I thought about that, too, but I guess they want to sell GM108 for lower end GTS and GT


----------



## Slomo4shO (Feb 19, 2014)

HumanSmoke said:


> EVGA 750 Ti SuperClocked  $150
> EVGA 750 Ti FTW $160



The XFX Double D FX-787A-CDFC Radeon HD 7870 is still available for $170 AR with a free game... 

XCOM: Enemy Unknown Combo

Borderlands 2 Combo

BioShock Infinite Combo


----------



## John Smith (Feb 20, 2014)

W1zzard said:


> Yes. Unfortunately I do not have a time machine. So I can't have used today's drivers to benchmark last week, so I can have the reviews ready today.
> 
> How long do you estimate it takes me to run 31 graphics cards through 16 benchmarks each at 4 resolutions each ?

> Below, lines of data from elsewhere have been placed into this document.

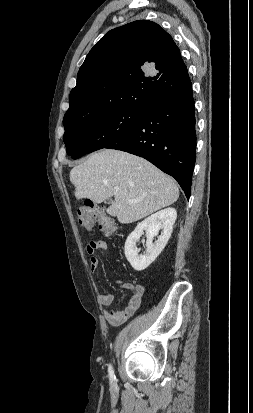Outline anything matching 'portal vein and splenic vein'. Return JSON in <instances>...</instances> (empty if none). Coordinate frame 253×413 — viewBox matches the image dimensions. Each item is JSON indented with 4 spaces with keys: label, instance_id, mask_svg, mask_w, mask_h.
<instances>
[{
    "label": "portal vein and splenic vein",
    "instance_id": "portal-vein-and-splenic-vein-1",
    "mask_svg": "<svg viewBox=\"0 0 253 413\" xmlns=\"http://www.w3.org/2000/svg\"><path fill=\"white\" fill-rule=\"evenodd\" d=\"M114 191H115V193H117V192H118V188H116ZM128 202H129V203H132V204H135V203H136V201H133V200H129Z\"/></svg>",
    "mask_w": 253,
    "mask_h": 413
}]
</instances>
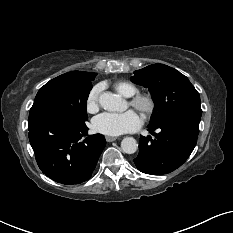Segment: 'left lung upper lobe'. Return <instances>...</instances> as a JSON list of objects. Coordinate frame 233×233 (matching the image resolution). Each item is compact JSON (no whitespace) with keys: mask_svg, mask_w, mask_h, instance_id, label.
<instances>
[{"mask_svg":"<svg viewBox=\"0 0 233 233\" xmlns=\"http://www.w3.org/2000/svg\"><path fill=\"white\" fill-rule=\"evenodd\" d=\"M133 83L147 87L155 103L151 123L169 115H202L200 96L188 78L164 64H153L134 72Z\"/></svg>","mask_w":233,"mask_h":233,"instance_id":"obj_1","label":"left lung upper lobe"}]
</instances>
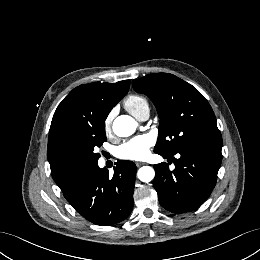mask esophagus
<instances>
[{
	"mask_svg": "<svg viewBox=\"0 0 260 260\" xmlns=\"http://www.w3.org/2000/svg\"><path fill=\"white\" fill-rule=\"evenodd\" d=\"M135 164H136L137 167H140V166H142L144 163H143V162H136Z\"/></svg>",
	"mask_w": 260,
	"mask_h": 260,
	"instance_id": "1",
	"label": "esophagus"
}]
</instances>
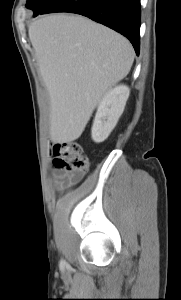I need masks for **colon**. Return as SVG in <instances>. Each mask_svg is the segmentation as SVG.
Returning a JSON list of instances; mask_svg holds the SVG:
<instances>
[{"instance_id":"obj_1","label":"colon","mask_w":181,"mask_h":300,"mask_svg":"<svg viewBox=\"0 0 181 300\" xmlns=\"http://www.w3.org/2000/svg\"><path fill=\"white\" fill-rule=\"evenodd\" d=\"M51 153L55 167L67 171L73 177H80L88 170L89 159L77 142H57L52 146Z\"/></svg>"}]
</instances>
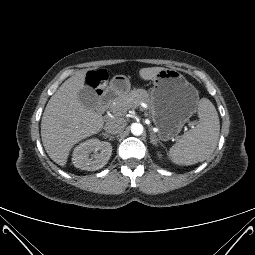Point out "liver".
<instances>
[{
  "label": "liver",
  "instance_id": "6515ba94",
  "mask_svg": "<svg viewBox=\"0 0 255 255\" xmlns=\"http://www.w3.org/2000/svg\"><path fill=\"white\" fill-rule=\"evenodd\" d=\"M162 67L142 68L139 76L153 80L164 70ZM86 71L67 79L48 101L41 119V138L48 156L64 167L69 153L81 140L99 133L105 119L101 113L85 107L79 100V92L86 87Z\"/></svg>",
  "mask_w": 255,
  "mask_h": 255
}]
</instances>
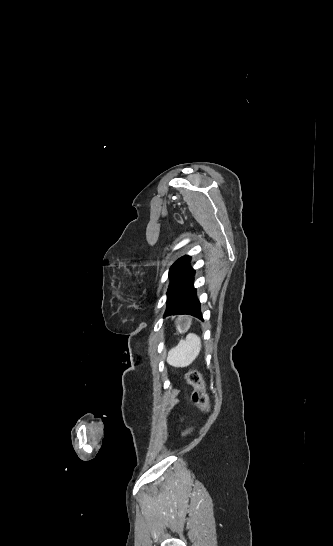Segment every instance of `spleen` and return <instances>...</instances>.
<instances>
[{"instance_id": "3e777b00", "label": "spleen", "mask_w": 333, "mask_h": 546, "mask_svg": "<svg viewBox=\"0 0 333 546\" xmlns=\"http://www.w3.org/2000/svg\"><path fill=\"white\" fill-rule=\"evenodd\" d=\"M186 324L179 328L180 332H184L191 325V319L186 318ZM201 351V339L196 334H189L185 340H181L179 344L170 350L167 362L174 367H186L198 357Z\"/></svg>"}]
</instances>
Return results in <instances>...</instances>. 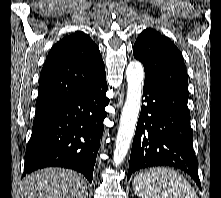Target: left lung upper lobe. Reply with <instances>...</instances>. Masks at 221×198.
Wrapping results in <instances>:
<instances>
[{
    "instance_id": "1",
    "label": "left lung upper lobe",
    "mask_w": 221,
    "mask_h": 198,
    "mask_svg": "<svg viewBox=\"0 0 221 198\" xmlns=\"http://www.w3.org/2000/svg\"><path fill=\"white\" fill-rule=\"evenodd\" d=\"M133 54L141 61L145 79H149L177 103L187 107L188 76L183 57L172 41L153 29L138 36Z\"/></svg>"
}]
</instances>
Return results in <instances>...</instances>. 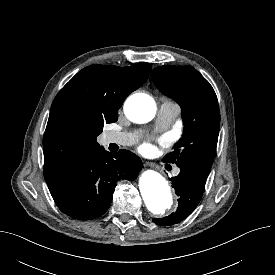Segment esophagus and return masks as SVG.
I'll return each mask as SVG.
<instances>
[{"label":"esophagus","instance_id":"esophagus-1","mask_svg":"<svg viewBox=\"0 0 275 275\" xmlns=\"http://www.w3.org/2000/svg\"><path fill=\"white\" fill-rule=\"evenodd\" d=\"M147 165L154 167V164H152V163H147Z\"/></svg>","mask_w":275,"mask_h":275}]
</instances>
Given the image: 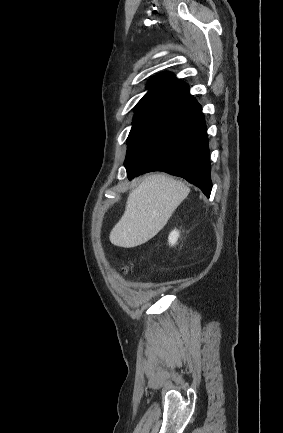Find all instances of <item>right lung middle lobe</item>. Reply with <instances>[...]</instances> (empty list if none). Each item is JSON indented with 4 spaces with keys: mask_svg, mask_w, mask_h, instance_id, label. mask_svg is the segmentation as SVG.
Returning a JSON list of instances; mask_svg holds the SVG:
<instances>
[{
    "mask_svg": "<svg viewBox=\"0 0 283 433\" xmlns=\"http://www.w3.org/2000/svg\"><path fill=\"white\" fill-rule=\"evenodd\" d=\"M160 115L161 114L155 112L136 111L133 126L127 139V144L129 145L149 122Z\"/></svg>",
    "mask_w": 283,
    "mask_h": 433,
    "instance_id": "obj_1",
    "label": "right lung middle lobe"
}]
</instances>
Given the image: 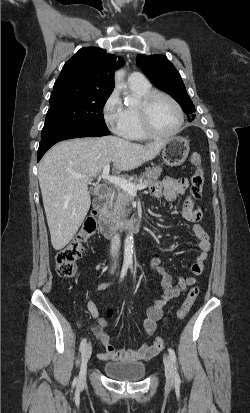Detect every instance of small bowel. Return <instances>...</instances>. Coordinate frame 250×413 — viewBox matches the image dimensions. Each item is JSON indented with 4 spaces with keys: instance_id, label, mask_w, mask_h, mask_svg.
<instances>
[{
    "instance_id": "small-bowel-1",
    "label": "small bowel",
    "mask_w": 250,
    "mask_h": 413,
    "mask_svg": "<svg viewBox=\"0 0 250 413\" xmlns=\"http://www.w3.org/2000/svg\"><path fill=\"white\" fill-rule=\"evenodd\" d=\"M188 188V180L185 178L175 179L166 177L164 180L155 183L151 187V195L155 198L163 197L168 201H175L185 195ZM182 216L192 223V231L197 239L196 246L199 249L191 265L192 276L179 277L177 283H173L172 276L165 271L161 265L160 253H155L150 260V269L161 276L162 294L157 298L153 305L147 308L142 326L147 335L151 336L156 330L157 322L163 316L164 306L172 299L179 297L186 289L196 283L204 267V261L208 257L211 249L209 233L204 230L198 222L203 219L202 210L196 207L194 202L188 198L182 208ZM109 283L103 282L98 286V290L107 288ZM87 308L90 314L96 319L93 328L94 334L104 347V352L98 355L101 360L110 361H139L147 360L157 355L161 350L156 349L153 344H143L136 349L117 350L110 337L103 332L108 322L99 316L96 305L89 301Z\"/></svg>"
}]
</instances>
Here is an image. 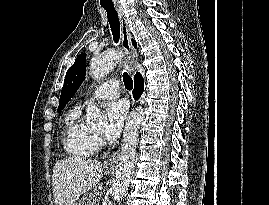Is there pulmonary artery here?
<instances>
[{"instance_id":"pulmonary-artery-1","label":"pulmonary artery","mask_w":269,"mask_h":205,"mask_svg":"<svg viewBox=\"0 0 269 205\" xmlns=\"http://www.w3.org/2000/svg\"><path fill=\"white\" fill-rule=\"evenodd\" d=\"M119 96V81L111 79L95 89L93 97L95 99H115Z\"/></svg>"}]
</instances>
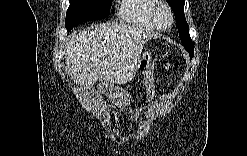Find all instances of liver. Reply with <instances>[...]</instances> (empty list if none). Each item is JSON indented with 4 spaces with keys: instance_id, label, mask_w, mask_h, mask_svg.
Segmentation results:
<instances>
[{
    "instance_id": "1",
    "label": "liver",
    "mask_w": 247,
    "mask_h": 156,
    "mask_svg": "<svg viewBox=\"0 0 247 156\" xmlns=\"http://www.w3.org/2000/svg\"><path fill=\"white\" fill-rule=\"evenodd\" d=\"M157 37L153 31L126 23L100 24L74 32L66 45L67 72L86 86L98 79L125 84L136 75L145 43Z\"/></svg>"
}]
</instances>
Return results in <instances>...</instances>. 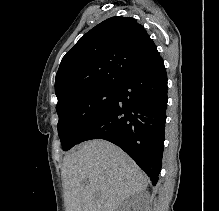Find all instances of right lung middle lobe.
I'll use <instances>...</instances> for the list:
<instances>
[{"mask_svg":"<svg viewBox=\"0 0 219 211\" xmlns=\"http://www.w3.org/2000/svg\"><path fill=\"white\" fill-rule=\"evenodd\" d=\"M115 87H97L57 104L58 134L67 151L113 103Z\"/></svg>","mask_w":219,"mask_h":211,"instance_id":"obj_1","label":"right lung middle lobe"}]
</instances>
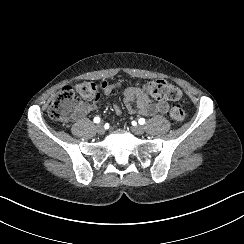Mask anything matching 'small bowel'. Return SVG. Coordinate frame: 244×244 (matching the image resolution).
<instances>
[{
	"instance_id": "c3829d8e",
	"label": "small bowel",
	"mask_w": 244,
	"mask_h": 244,
	"mask_svg": "<svg viewBox=\"0 0 244 244\" xmlns=\"http://www.w3.org/2000/svg\"><path fill=\"white\" fill-rule=\"evenodd\" d=\"M121 87V82L105 81L101 83L104 96H109L113 90ZM123 101L128 109L135 114L151 116L156 114H166L169 111V104L165 101H153L149 95L140 87H130L123 92ZM99 108L98 101L82 104L75 112V118L80 119ZM117 115H122V110L118 105L113 107Z\"/></svg>"
}]
</instances>
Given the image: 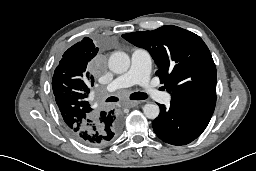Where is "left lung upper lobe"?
Instances as JSON below:
<instances>
[{
    "label": "left lung upper lobe",
    "instance_id": "5c2ea615",
    "mask_svg": "<svg viewBox=\"0 0 256 171\" xmlns=\"http://www.w3.org/2000/svg\"><path fill=\"white\" fill-rule=\"evenodd\" d=\"M152 55L156 75L171 93L172 101L212 115L216 104L217 73L210 51L196 34L173 25L153 31L122 35Z\"/></svg>",
    "mask_w": 256,
    "mask_h": 171
}]
</instances>
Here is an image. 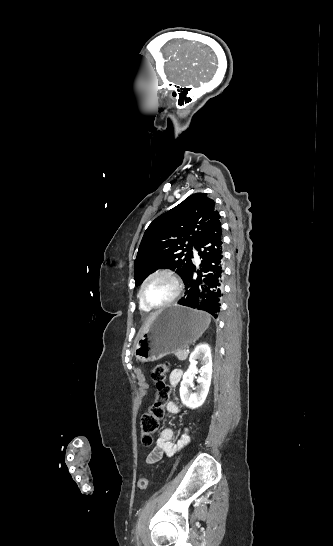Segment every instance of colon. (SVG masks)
Listing matches in <instances>:
<instances>
[{"label": "colon", "instance_id": "obj_1", "mask_svg": "<svg viewBox=\"0 0 333 546\" xmlns=\"http://www.w3.org/2000/svg\"><path fill=\"white\" fill-rule=\"evenodd\" d=\"M167 366L158 364L151 373V378L157 387V396L155 403L141 417V441L143 445L149 446L153 442L154 435L160 429L161 419L164 416V407L170 397V387L165 382ZM149 486V480L142 478L138 481V487L146 490Z\"/></svg>", "mask_w": 333, "mask_h": 546}]
</instances>
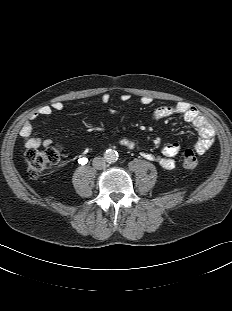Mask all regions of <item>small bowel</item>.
<instances>
[{
  "label": "small bowel",
  "mask_w": 232,
  "mask_h": 311,
  "mask_svg": "<svg viewBox=\"0 0 232 311\" xmlns=\"http://www.w3.org/2000/svg\"><path fill=\"white\" fill-rule=\"evenodd\" d=\"M121 100L126 102L130 99L129 94H122ZM102 102L106 103L110 100L109 94L105 93L101 97ZM152 102L151 97L144 96L141 103L148 105ZM65 109L64 102L60 100L52 101L48 105L42 106L27 120L21 127L20 135L24 140V145L28 149H36L40 146L49 147L53 144L50 138L42 139L39 132L35 130L32 121L42 117H49L55 112H61ZM172 115H180L183 119L191 124L199 134V140L195 143L194 149L199 154H204L209 150L215 140V130L211 123L195 108L185 103L175 105L160 106L153 112L154 119H162ZM120 144L128 149L136 148V142L128 137H121ZM180 147L176 143H170L163 147L160 155H154L149 152H142L141 156L148 161L157 162L162 168L172 170L176 163L174 157L179 153Z\"/></svg>",
  "instance_id": "1"
}]
</instances>
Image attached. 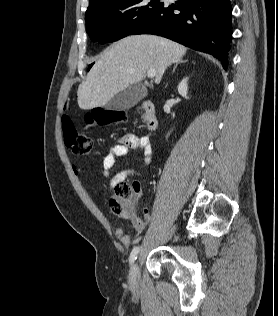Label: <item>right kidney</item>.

Ahhh, gotcha. Maybe in the future then?


----------



## W1zzard (Feb 20, 2014)

John Smith said:


> Ahhh, gotcha. Maybe in the future then?


Definitely. I'm just waiting for new titles like Thief to be released to add them, then rebench with the latest WHQL drivers. Hopefully AMD will soon release theirs.


----------



## Zubasa (Feb 20, 2014)

Now this is what I call an overclock.


----------



## BoutTime (Jul 24, 2014)

I know this is an old thread, but my question is which would you go for.....the Palit as it seems noticeably quicker? Or the MSI as its quieter, draws less power and has a better cooler? I'm thinking if pulling the trigger on the Palit myself. But the MSi is a very very close second.
Would be interested to hear from W1zzard.
Thanks in advance.


----------



## mroofie (Jul 28, 2014)

BoutTime said:


> I know this is an old thread, but my question is which would you go for.....the Palit as it seems noticeably quicker? Or the MSI as its quieter, draws less power and has a better cooler? I'm thinking if pulling the trigger on the Palit myself. But the MSi is a very very close second.
> Would be interested to hear from W1zzard.
> Thanks in advance.


Msi very far from palit in terms of performance and also msi twin frozr fans seems to leak oil ofc only those who mined but some who didn't still had the problem so not good !

and as for power draw its only a few wats i mean really its not the end of the world 

But palit is not an angel either in the gpu sector so it's all up to you performance or quietness


----------



## mroofie (Jul 28, 2014)

BoutTime said:


> I know this is an old thread, but my question is which would you go for.....the Palit as it seems noticeably quicker? Or the MSI as its quieter, draws less power and has a better cooler? I'm thinking if pulling the trigger on the Palit myself. But the MSi is a very very close second.
> Would be interested to hear from W1zzard.
> Thanks in advance.


im considering of getting the palit stormx myself ;p

Hope you get the message


----------